PlotFlowCell analyzes flowcell position data to identify low-quality tiles and regions based on multiple quality metrics including kmer frequencies, quality scores, and barcode accuracy.

Parameters

Parameters are organized by their function in the flowcell analysis process. All parameters from the shell script are documented here.

Input parameters

in=<file>: Primary input file.
in2=<file>: Second input file for paired reads in two files.
indump=<file>: Specify an already-made dump file to use instead of analyzing the input reads.
reads=-1: Process this number of reads, then quit (-1 means all).
interleaved=auto: Set true/false to override autodetection of the input file as paired interleaved.

Output parameters

out=<file>: Output file for filtered reads.
dump=<file>: Write a summary of quality information by coordinates.

Tile parameters

xsize=500: Initial width of micro-tiles.
ysize=500: Initial height of micro-tiles.
size=: Allows setting xsize and ysize to the same value.
target=800: Iteratively increase the size of micro-tiles until they contain an average of at least this number of reads.

Other parameters

trimq=-1: If set to a positive number, trim reads to that quality level instead of filtering them.
qtrim=r: If trimq is positive, perform quality trimming on this end of the reads. Values are r, l, and rl for right, left, and both ends.

Java Parameters

-Xmx: This will set Java's memory usage, overriding autodetection. -Xmx20g will specify 20 GB of RAM; -Xmx200m will specify 200 MB. The max is typically 85% of physical memory.
-eoom: This flag will cause the process to exit if an out-of-memory exception occurs. Requires Java 8u92+.
-da: Disable assertions.

Advanced Parameters

Additional parameters available through the Java implementation but not exposed in the shell script:

Kmer Analysis Parameters

verbose=false: Print verbose messages during processing.
pound=true: Enable pound character processing in headers.
loadkmers=true: Load kmers for quality analysis.
allkmers=false: Process all kmers in each read (kmersperread=0) vs. one kmer per read (kmersperread=1).
kmersperread=1: Number of kmers to sample per read for analysis.
multithreaded=false: Enable multithreaded loading and filling operations.
multiload=false: Enable multithreaded kmer loading.
multifill=false: Enable multithreaded tile filling.

Bloom Filter Parameters

bloom=false: Use Bloom filter for kmer counting instead of hash tables.
bits=4: Bits per cell in Bloom filter (cbits parameter).
hashes=3: Number of hash functions for Bloom filter.

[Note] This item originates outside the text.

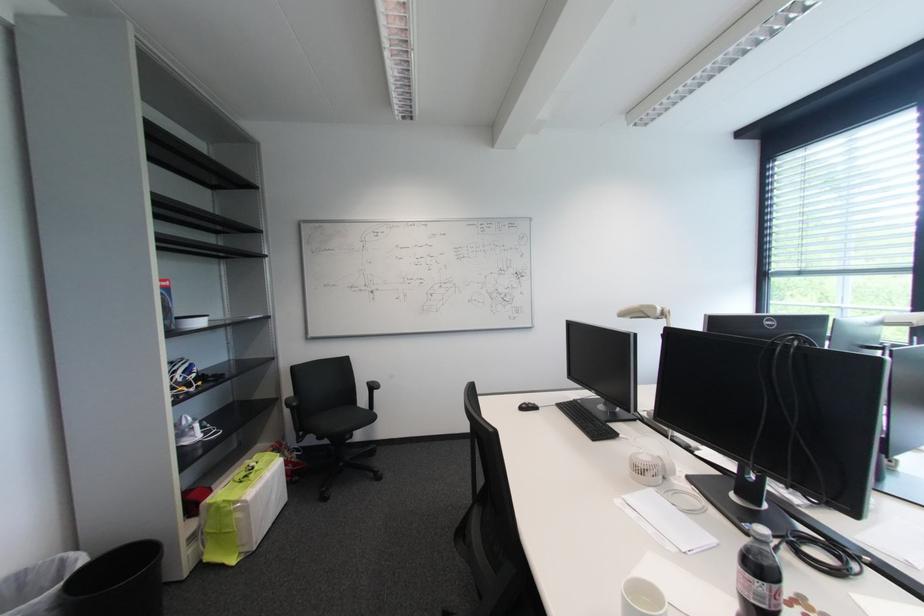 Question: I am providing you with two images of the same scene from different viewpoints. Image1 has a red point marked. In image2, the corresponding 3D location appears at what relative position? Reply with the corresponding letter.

Reference Alignment Parameters

ref=phix: Reference sequence for contamination detection (default PhiX).
minid=0.65: Minimum identity for reference alignment (65%).
kalign=19: Kmer length for reference alignment.

Barcode Analysis Parameters

expectedbarcodes=null: File containing expected barcodes for validation.
shortheader=false: Use short headers in output.
longheader=true: Use long headers in output (default).

Quality Control Parameters

minpolyg=0: Minimum poly-G tract length to track.
trackcycles=false: Track sequencing cycle information.

Examples

Basic Flowcell Analysis

plotflowcell.sh in=reads.fastq dump=flowcell_stats.txt

Analyze flowcell positions and write statistics to dump file.

Paired-end Analysis with Custom Tile Size

plotflowcell.sh in1=R1.fastq in2=R2.fastq size=1000 target=1000 dump=stats.txt

Process paired reads with 1000x1000 tile size, targeting 1000 reads per tile.

Using Pre-computed Dump File

plotflowcell.sh indump=previous_stats.txt target=500

Load existing statistics and adjust tile sizes to target 500 reads per tile.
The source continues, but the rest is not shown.